Distributed denial of service (DDoS) attacks can bring services down and in 2020 we saw that DDoS attacks were proving rather popular among ne’er-do-wells.

Back in August 2021 Microsoft reported that it had seen a 25 percent increase in the number of attacks compared to Q4 2020.

At the end of August though, Microsoft observed a massive DDoS attack against an Azure customer located in Europe. The attack measured in at 2.4Tbps, 140 percent higher than a 1Tbps attack in 2020.

“The attack traffic originated from approximately 70,000 sources and from multiple countries in the Asia-Pacific region, such as Malaysia, Vietnam, Taiwan, Japan, and China, as well as from the United States. The attack vector was a UDP reflection spanning more than 10 minutes with very short-lived bursts, each ramping up in seconds to terabit volumes.
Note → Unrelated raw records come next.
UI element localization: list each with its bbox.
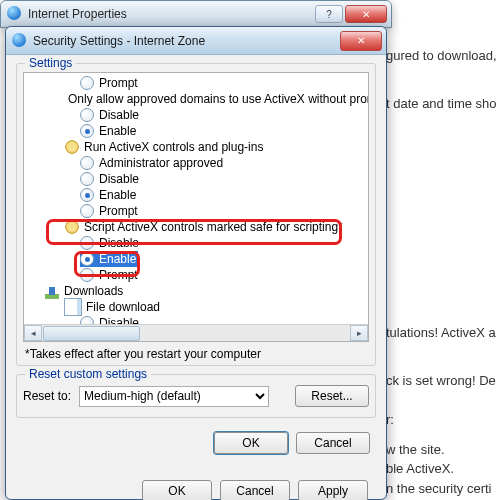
option-label: Disable (99, 172, 139, 186)
parent-ok-button[interactable]: OK (142, 480, 212, 500)
internet-options-icon (7, 6, 23, 22)
option-label: Administrator approved (99, 156, 223, 170)
group-label: Downloads (64, 284, 123, 298)
radio-enable[interactable]: Enable (80, 123, 368, 139)
downloads-icon (44, 283, 60, 299)
bg-line: tulations! ActiveX a (386, 323, 500, 343)
group-downloads: Downloads (40, 283, 368, 299)
group-approved-domains: Only allow approved domains to use Activ… (60, 91, 368, 107)
radio-icon (80, 236, 94, 250)
reset-to-label: Reset to: (23, 389, 71, 403)
dialog-button-row: OK Cancel (16, 426, 376, 460)
security-settings-dialog: Security Settings - Internet Zone ✕ Sett… (5, 26, 387, 500)
radio-icon (80, 172, 94, 186)
reset-groupbox: Reset custom settings Reset to: Medium-h… (16, 374, 376, 418)
selected-option: Enable (80, 251, 138, 267)
file-icon (64, 298, 82, 316)
bg-line: w the site. (386, 440, 500, 460)
option-label: Prompt (99, 76, 138, 90)
radio-icon (80, 252, 94, 266)
parent-title: Internet Properties (28, 7, 315, 21)
group-label: Only allow approved domains to use Activ… (68, 92, 369, 106)
group-script-activex-safe: Script ActiveX controls marked safe for … (60, 219, 368, 235)
radio-icon (80, 204, 94, 218)
radio-enable-selected[interactable]: Enable (80, 251, 368, 267)
radio-icon (80, 76, 94, 90)
close-icon: ✕ (362, 9, 370, 20)
bg-line: r: (386, 410, 500, 430)
settings-treeview[interactable]: Prompt Only allow approved domains to us… (23, 72, 369, 342)
internet-properties-dialog: Internet Properties ? ✕ (0, 0, 392, 28)
activex-icon (64, 139, 80, 155)
scroll-right-arrow[interactable]: ▸ (350, 325, 368, 341)
radio-icon (80, 108, 94, 122)
restart-note: *Takes effect after you restart your com… (25, 347, 367, 361)
reset-button[interactable]: Reset... (295, 385, 369, 407)
radio-admin-approved[interactable]: Administrator approved (80, 155, 368, 171)
background-page-text: gured to download, t date and time sho t… (386, 46, 500, 500)
bg-line: ck is set wrong! De (386, 371, 500, 391)
radio-prompt[interactable]: Prompt (80, 75, 368, 91)
radio-prompt[interactable]: Prompt (80, 267, 368, 283)
horizontal-scrollbar[interactable]: ◂ ▸ (24, 324, 368, 341)
radio-icon (80, 124, 94, 138)
scroll-thumb[interactable] (43, 326, 140, 341)
settings-groupbox: Settings Prompt Only allow approved doma… (16, 63, 376, 366)
radio-icon (80, 268, 94, 282)
radio-prompt[interactable]: Prompt (80, 203, 368, 219)
parent-titlebar[interactable]: Internet Properties ? ✕ (1, 1, 391, 27)
reset-level-combo[interactable]: Medium-high (default) (79, 386, 269, 407)
close-button[interactable]: ✕ (345, 5, 387, 23)
parent-apply-button[interactable]: Apply (298, 480, 368, 500)
group-label: Script ActiveX controls marked safe for … (84, 220, 343, 234)
radio-disable[interactable]: Disable (80, 171, 368, 187)
settings-legend: Settings (25, 56, 76, 70)
bg-line: n the security certi (386, 479, 500, 499)
close-button[interactable]: ✕ (340, 31, 382, 51)
radio-enable[interactable]: Enable (80, 187, 368, 203)
scroll-left-arrow[interactable]: ◂ (24, 325, 42, 341)
option-label: Enable (99, 124, 136, 138)
option-label: Enable (99, 188, 136, 202)
parent-cancel-button[interactable]: Cancel (220, 480, 290, 500)
group-label: Run ActiveX controls and plug-ins (84, 140, 263, 154)
parent-dialog-buttons: OK Cancel Apply (142, 480, 368, 500)
option-label: Disable (99, 108, 139, 122)
child-window-buttons: ✕ (340, 31, 382, 51)
child-title: Security Settings - Internet Zone (33, 34, 340, 48)
activex-icon (64, 219, 80, 235)
parent-window-buttons: ? ✕ (315, 5, 387, 23)
option-label: Prompt (99, 268, 138, 282)
close-icon: ✕ (357, 35, 365, 46)
radio-disable[interactable]: Disable (80, 235, 368, 251)
radio-icon (80, 188, 94, 202)
option-label: Prompt (99, 204, 138, 218)
internet-zone-icon (12, 33, 28, 49)
radio-disable[interactable]: Disable (80, 107, 368, 123)
bg-line: gured to download, (386, 46, 500, 66)
group-file-download: File download (60, 299, 368, 315)
scroll-track[interactable] (42, 325, 350, 341)
help-button[interactable]: ? (315, 5, 343, 23)
group-run-activex: Run ActiveX controls and plug-ins (60, 139, 368, 155)
cancel-button[interactable]: Cancel (296, 432, 370, 454)
bg-line: ble ActiveX. (386, 459, 500, 479)
child-titlebar[interactable]: Security Settings - Internet Zone ✕ (6, 27, 386, 55)
reset-legend: Reset custom settings (25, 367, 151, 381)
radio-icon (80, 156, 94, 170)
group-label: File download (86, 300, 160, 314)
ok-button[interactable]: OK (214, 432, 288, 454)
bg-line: t date and time sho (386, 94, 500, 114)
option-label: Enable (99, 252, 136, 266)
option-label: Disable (99, 236, 139, 250)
In total, we monitored three main peaks, the first at 2.4 Tbps, the second at 0.55 Tbps, and the third at 1.7 Tbps,” said senior program manager at Azure Networking, Amir Dahan.

According to Microsoft, its Azure DDoS protection platform is able to mitigate DDoS attacks and effectively absorbs tens of terabits of DDoS attacks. The protection is orchestrated through Azure’s control plane logic which is able to dynamically allocate mitigation resources closest to where the attack is originating.

“Azure’s DDoS mitigation employs fast detection and mitigation of large attacks by continuously monitoring our infrastructure at many points across the network. When deviations from baselines are extremely large, our DDoS control plane logic cuts through normal detection steps, needed for lower-volume floods, to immediately kick-in mitigation. This ensures the fastest time-to-mitigation and prevents collateral damage from such large attacks,” Dahan explains.

While Microsoft didn’t disclose who the Azure client who was targeted is, this sort of incident helps to hammer home the importance of adequate cybersecurity, business continuity and disaster recovery plans.